Chapter 4
Rebecca Richards wasn't a mean girl. She's just a complete nuisance.
She did try to be a mean girl. To look and sound like a mean girl. Instead, everytime she tried harder, she looked rather pathetic than mean. With her vibrant red hair, she walked the school hallway everyday clustered in pride, pride of things she never actually own but money. Her costly personalized red-soled heels clicked on every step she made, irritating every girl's earbud with every clinking sound the diamonds made. And to keep all her wealth safe from filthy hypocrites, she travelled her way all by herself. Or in simpler words, she liked to do it alone.

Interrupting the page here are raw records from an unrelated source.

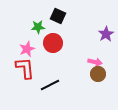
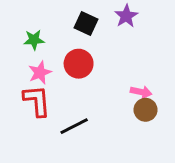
green star: (38, 27) -> (34, 40), moved
purple star: (106, 34) -> (126, 16), moved

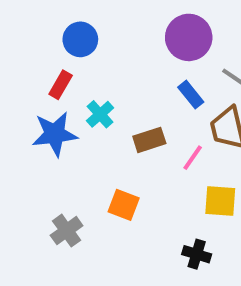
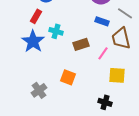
blue rectangle: (191, 95) -> (102, 21), turned -32
cyan cross: (100, 114) -> (56, 31), turned -32
blue star: (55, 134) -> (33, 41), turned -30

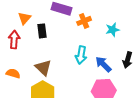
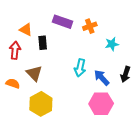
orange triangle: (24, 18) -> (26, 30), turned -48
orange cross: (84, 21) -> (90, 26), moved
brown triangle: (43, 68) -> (34, 73), moved

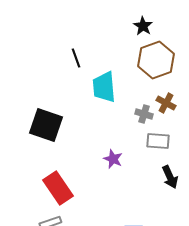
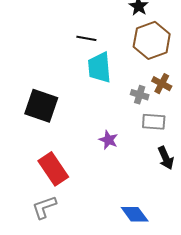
black line: (76, 58) -> (86, 38), moved, turned -60

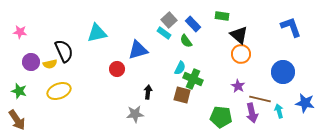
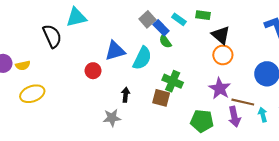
blue rectangle: (193, 24) -> (161, 28), moved
cyan triangle: (97, 33) -> (76, 17), moved
cyan rectangle: (164, 33) -> (179, 19), moved
black semicircle: (64, 51) -> (52, 36), moved
cyan semicircle: (180, 68) -> (142, 58), moved, size x1.6
purple star: (238, 86) -> (220, 88), size x1.5

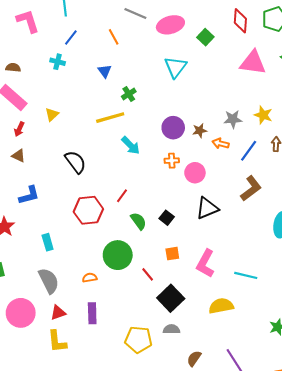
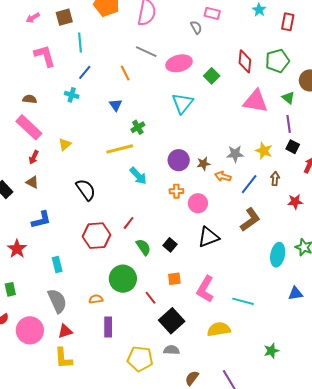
purple rectangle: (92, 313) -> (108, 327), moved

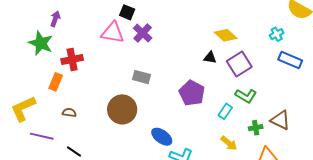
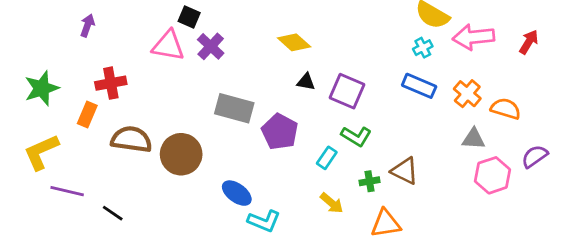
cyan cross: (277, 34) -> (423, 48), moved
yellow diamond: (226, 35) -> (294, 42), moved
green star: (41, 43) -> (42, 88), moved, turned 30
purple square: (239, 64) -> (347, 91), turned -35
gray rectangle: (141, 77) -> (234, 108), moved, size x1.5
brown semicircle: (69, 113) -> (131, 139), moved, size x2.0

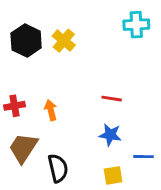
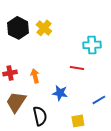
cyan cross: (136, 25) -> (92, 45), moved
blue star: (110, 135) -> (60, 93), moved
blue line: (144, 157) -> (99, 100), moved, turned -32

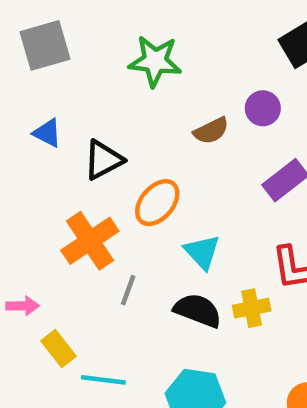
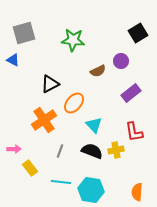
blue triangle: (47, 133) -> (13, 60), moved
gray line: (128, 290) -> (60, 151), moved
cyan line: (103, 380) -> (61, 182), moved

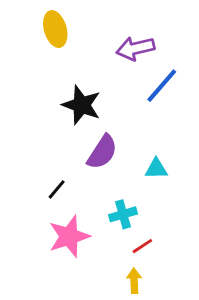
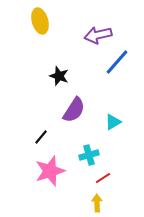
black star: (82, 105) -> (59, 76), size x0.7
cyan triangle: (156, 169) -> (113, 122), turned -30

Not that she had anything important to do.
As the only daughter of the Richards, Becky really sucked advantages from her parents. She really knew how to use well a stack of money and dozens of premium credit cards. Her father basically owned one quarter of Wall Street, so spotting her at the streets of Fifth Avenue on daily basis was a thing to expect.

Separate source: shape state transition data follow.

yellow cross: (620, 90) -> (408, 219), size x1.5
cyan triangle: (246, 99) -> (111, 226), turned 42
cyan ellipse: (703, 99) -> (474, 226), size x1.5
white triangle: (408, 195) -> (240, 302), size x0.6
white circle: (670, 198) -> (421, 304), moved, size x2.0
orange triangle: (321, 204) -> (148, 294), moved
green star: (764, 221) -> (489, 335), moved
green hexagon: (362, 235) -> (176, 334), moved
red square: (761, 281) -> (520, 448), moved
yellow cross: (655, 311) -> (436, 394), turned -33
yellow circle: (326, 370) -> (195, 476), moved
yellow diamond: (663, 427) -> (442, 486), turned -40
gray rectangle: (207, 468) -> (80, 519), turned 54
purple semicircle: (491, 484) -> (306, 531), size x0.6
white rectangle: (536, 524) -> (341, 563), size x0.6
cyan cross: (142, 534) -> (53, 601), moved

Half an hour for each store and she will walk out from it with paper bags clunged on both her hands.
The Richards were basically British runaways. They fled off to Manhattan when the economical chart went down, and built their new empire up in the states. Money they earned weren't all clean, but with the help and the support from their smart ass lawyer, they managed to get themselves off the dark water and to keep their name stainless. Well, not for long. I will be the man behind their downfall.
Now they're one of Manhattan's most powerful ruler yet nobody likes them.
To sum it up, Becca gets everything she wanted; boys, reputation, a spot as in the student council. Everything but friends.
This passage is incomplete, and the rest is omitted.